ここ1年ほどコンテナ関連の仕事をメインでやっているハマコーですが、いろんなお客様からこういったお声をいただくことが多くありました。

  • 「それはコンテナ化する意味があるの?」
  • 「こんなコンテナ運用は危ない?」
  • 「ECSの設定とか実際めんどい。docker runじゃだめ?」
  • 「EKSって使えんの?」

そういう声を聴く中で、自分なりの答えを模索していたわけですが、岡山での弊社イベントAWS最新技術の祭典Developers.IO 2019 at 岡山城へ登壇するにあたり、そのあたりのもやもやを自分なりに昇華したのが、本日の内容です。

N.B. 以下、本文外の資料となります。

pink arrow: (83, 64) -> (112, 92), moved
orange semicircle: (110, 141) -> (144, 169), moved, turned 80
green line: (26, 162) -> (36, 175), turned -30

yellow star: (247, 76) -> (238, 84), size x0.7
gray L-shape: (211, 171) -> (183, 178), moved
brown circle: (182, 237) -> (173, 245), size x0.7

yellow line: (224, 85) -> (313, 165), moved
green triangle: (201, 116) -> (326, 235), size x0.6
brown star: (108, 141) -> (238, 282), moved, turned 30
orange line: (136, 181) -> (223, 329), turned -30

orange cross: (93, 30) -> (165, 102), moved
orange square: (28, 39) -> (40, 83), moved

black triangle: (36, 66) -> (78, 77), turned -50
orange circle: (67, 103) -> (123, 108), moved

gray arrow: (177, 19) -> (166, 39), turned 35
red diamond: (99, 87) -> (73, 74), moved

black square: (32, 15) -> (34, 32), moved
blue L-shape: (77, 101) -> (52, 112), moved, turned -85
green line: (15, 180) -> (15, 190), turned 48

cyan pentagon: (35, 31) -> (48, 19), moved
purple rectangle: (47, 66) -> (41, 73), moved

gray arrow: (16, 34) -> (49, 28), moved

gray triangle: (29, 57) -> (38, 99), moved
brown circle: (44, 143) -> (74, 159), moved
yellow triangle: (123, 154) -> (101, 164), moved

  • 「このアプリをコンテナ化する意味があるのか、わからない」
  • 「コンテナ化することで余計めんどくさくなった」
  • 「AWSのコンテナサービスの何を使ったら良いのかわからない」

という悩みを抱えている方には、是非一度こちらの内容を見て、ヒントを掴んでいただければと想います。

(祭) ∧ ∧
 Y  ( ゚Д゚)
 Φ[_ソ__y_l〉     コンテナ タノシク ヤリマッショイ
    |_|_|
    し'´J

発表資料

こちらから参照できます。

迷える子羊に捧げるコンテナ環境徹底比較 〜ECS、Fargate、EKSは何が得意で不得意か〜 - Speaker Deck

導入「迷いないコンテナ運用を目指して」

みなさん、コンテナ使っていますか?本日お話することは、一言、こちら。

45分という短い時間なので、コンテナやAWS関連サービスの細かい技術要素の話はしません。どちらかというと、これからコンテナを導入してみようという人であったり、コンテナの運用に苦労している方に向けたセッションとなります。

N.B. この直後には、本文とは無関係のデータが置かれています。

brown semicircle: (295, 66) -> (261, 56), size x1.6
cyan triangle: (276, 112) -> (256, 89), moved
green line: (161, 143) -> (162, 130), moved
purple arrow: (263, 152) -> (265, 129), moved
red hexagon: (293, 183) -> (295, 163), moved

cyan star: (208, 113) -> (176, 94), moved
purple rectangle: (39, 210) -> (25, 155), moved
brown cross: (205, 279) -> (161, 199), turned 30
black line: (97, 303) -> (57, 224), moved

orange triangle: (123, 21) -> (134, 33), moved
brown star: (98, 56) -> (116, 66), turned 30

それでは、「迷いないコンテナ運用を目指して」をテーマに始めていきます。

本日の話の流れは以下の通りです。

「コンテナとは何かを理解する」

最初に、コンテナそのものについて振り返りましょう。コンテナ型仮想化技術を図示したものがこちら。

一般的には仮想化ソフトウェアを使わずにOSのリソースを隔離するので、起動のオーバーヘッドが少ないのが従来の仮想化技術との差別化要素です。

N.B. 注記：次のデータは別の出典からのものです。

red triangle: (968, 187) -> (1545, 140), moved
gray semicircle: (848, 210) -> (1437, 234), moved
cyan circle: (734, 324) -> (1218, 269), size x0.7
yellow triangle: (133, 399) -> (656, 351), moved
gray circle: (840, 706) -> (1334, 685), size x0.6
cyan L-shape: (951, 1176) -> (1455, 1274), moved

Dockerを使うには、何がなくともDockerのインストールが必要です。こちら(Docker Desktop for Mac and Windows | Docker)からインストールしてみましょう。

一番最初に試してみて頂きたいのがこちら。Pandocというプロダクトを使ってmarkdownファイルをWord(docx)に変換します。1行です。Dockerインストールするだけでこれが動きます。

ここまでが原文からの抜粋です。